YOUR INSTRUCTIONS
Each entry below is to be duplicated precisely.

DATA PROVIDED
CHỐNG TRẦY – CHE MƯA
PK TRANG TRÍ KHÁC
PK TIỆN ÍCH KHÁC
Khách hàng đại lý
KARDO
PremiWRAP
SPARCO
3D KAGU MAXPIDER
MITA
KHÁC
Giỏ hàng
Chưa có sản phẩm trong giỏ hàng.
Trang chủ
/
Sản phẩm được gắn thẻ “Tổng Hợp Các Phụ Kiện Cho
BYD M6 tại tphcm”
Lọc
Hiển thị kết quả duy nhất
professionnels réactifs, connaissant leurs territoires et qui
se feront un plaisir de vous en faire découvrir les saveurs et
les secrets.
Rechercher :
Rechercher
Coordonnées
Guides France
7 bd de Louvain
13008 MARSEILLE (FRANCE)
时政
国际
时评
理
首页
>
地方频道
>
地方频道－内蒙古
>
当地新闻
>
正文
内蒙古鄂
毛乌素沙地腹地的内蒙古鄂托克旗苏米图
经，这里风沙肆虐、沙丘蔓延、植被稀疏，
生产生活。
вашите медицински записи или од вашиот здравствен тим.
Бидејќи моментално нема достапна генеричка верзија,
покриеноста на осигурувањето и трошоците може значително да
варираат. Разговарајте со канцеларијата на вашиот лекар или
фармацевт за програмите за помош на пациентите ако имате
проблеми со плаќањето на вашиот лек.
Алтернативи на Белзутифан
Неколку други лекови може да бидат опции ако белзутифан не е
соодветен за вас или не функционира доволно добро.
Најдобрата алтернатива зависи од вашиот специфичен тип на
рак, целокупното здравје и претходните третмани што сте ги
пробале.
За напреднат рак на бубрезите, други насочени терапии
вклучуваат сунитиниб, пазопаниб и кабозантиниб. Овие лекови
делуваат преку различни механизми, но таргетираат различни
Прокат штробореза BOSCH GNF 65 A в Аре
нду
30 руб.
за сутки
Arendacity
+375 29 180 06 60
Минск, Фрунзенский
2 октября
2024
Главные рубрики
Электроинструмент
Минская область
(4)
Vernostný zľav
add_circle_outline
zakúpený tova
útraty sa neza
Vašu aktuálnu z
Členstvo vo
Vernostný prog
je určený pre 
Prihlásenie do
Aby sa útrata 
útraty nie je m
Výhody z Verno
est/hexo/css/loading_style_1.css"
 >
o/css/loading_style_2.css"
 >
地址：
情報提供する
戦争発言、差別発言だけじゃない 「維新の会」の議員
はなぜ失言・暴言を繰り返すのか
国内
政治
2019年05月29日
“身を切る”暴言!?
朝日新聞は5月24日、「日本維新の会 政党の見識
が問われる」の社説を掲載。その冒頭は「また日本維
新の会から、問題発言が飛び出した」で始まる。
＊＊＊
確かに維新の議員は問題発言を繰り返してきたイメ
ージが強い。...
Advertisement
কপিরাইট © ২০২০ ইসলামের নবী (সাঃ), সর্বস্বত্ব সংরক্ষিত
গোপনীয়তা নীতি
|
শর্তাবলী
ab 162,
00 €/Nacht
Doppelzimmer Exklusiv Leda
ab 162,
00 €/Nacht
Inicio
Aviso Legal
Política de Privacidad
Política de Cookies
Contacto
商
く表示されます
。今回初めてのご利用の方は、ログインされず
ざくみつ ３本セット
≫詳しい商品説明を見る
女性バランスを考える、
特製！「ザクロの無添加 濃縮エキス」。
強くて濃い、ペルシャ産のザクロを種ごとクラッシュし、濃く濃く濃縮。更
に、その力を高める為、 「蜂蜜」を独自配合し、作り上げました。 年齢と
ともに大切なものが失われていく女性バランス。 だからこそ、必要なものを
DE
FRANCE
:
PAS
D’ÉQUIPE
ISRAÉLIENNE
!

COMPLETED EXERCISE
CHỐNG TRẦY – CHE MƯA
PK TRANG TRÍ KHÁC
PK TIỆN ÍCH KHÁC
Khách hàng đại lý
KARDO
PremiWRAP
SPARCO
3D KAGU MAXPIDER
MITA
KHÁC
Giỏ hàng
Chưa có sản phẩm trong giỏ hàng.
Trang chủ
/
Sản phẩm được gắn thẻ “Tổng Hợp Các Phụ Kiện Cho
BYD M6 tại tphcm”
Lọc
Hiển thị kết quả duy nhất
professionnels réactifs, connaissant leurs territoires et qui
se feront un plaisir de vous en faire découvrir les saveurs et
les secrets.
Rechercher :
Rechercher
Coordonnées
Guides France
7 bd de Louvain
13008 MARSEILLE (FRANCE)
时政
国际
时评
理
首页
>
地方频道
>
地方频道－内蒙古
>
当地新闻
>
正文
内蒙古鄂
毛乌素沙地腹地的内蒙古鄂托克旗苏米图
经，这里风沙肆虐、沙丘蔓延、植被稀疏，
生产生活。
вашите медицински записи или од вашиот здравствен тим.
Бидејќи моментално нема достапна генеричка верзија,
покриеноста на осигурувањето и трошоците може значително да
варираат. Разговарајте со канцеларијата на вашиот лекар или
фармацевт за програмите за помош на пациентите ако имате
проблеми со плаќањето на вашиот лек.
Алтернативи на Белзутифан
Неколку други лекови може да бидат опции ако белзутифан не е
соодветен за вас или не функционира доволно добро.
Најдобрата алтернатива зависи од вашиот специфичен тип на
рак, целокупното здравје и претходните третмани што сте ги
пробале.
За напреднат рак на бубрезите, други насочени терапии
вклучуваат сунитиниб, пазопаниб и кабозантиниб. Овие лекови
делуваат преку различни механизми, но таргетираат различни
Прокат штробореза BOSCH GNF 65 A в Аре
нду
30 руб.
за сутки
Arendacity
+375 29 180 06 60
Минск, Фрунзенский
2 октября
2024
Главные рубрики
Электроинструмент
Минская область
(4)
Vernostný zľav
add_circle_outline
zakúpený tova
útraty sa neza
Vašu aktuálnu z
Členstvo vo
Vernostný prog
je určený pre 
Prihlásenie do
Aby sa útrata 
útraty nie je m
Výhody z Verno
est/hexo/css/loading_style_1.css"
 >
o/css/loading_style_2.css"
 >
地址：
情報提供する
戦争発言、差別発言だけじゃない 「維新の会」の議員
はなぜ失言・暴言を繰り返すのか
国内
政治
2019年05月29日
“身を切る”暴言!?
朝日新聞は5月24日、「日本維新の会 政党の見識
が問われる」の社説を掲載。その冒頭は「また日本維
新の会から、問題発言が飛び出した」で始まる。
＊＊＊
確かに維新の議員は問題発言を繰り返してきたイメ
ージが強い。...
Advertisement
কপিরাইট © ২০২০ ইসলামের নবী (সাঃ), সর্বস্বত্ব সংরক্ষিত
গোপনীয়তা নীতি
|
শর্তাবলী
ab 162,
00 €/Nacht
Doppelzimmer Exklusiv Leda
ab 162,
00 €/Nacht
Inicio
Aviso Legal
Política de Privacidad
Política de Cookies
Contacto
商
く表示されます
。今回初めてのご利用の方は、ログインされず
ざくみつ ３本セット
≫詳しい商品説明を見る
女性バランスを考える、
特製！「ザクロの無添加 濃縮エキス」。
強くて濃い、ペルシャ産のザクロを種ごとクラッシュし、濃く濃く濃縮。更
に、その力を高める為、 「蜂蜜」を独自配合し、作り上げました。 年齢と
ともに大切なものが失われていく女性バランス。 だからこそ、必要なものを
DE
FRANCE
:
PAS
D’ÉQUIPE
ISRAÉLIENNE
!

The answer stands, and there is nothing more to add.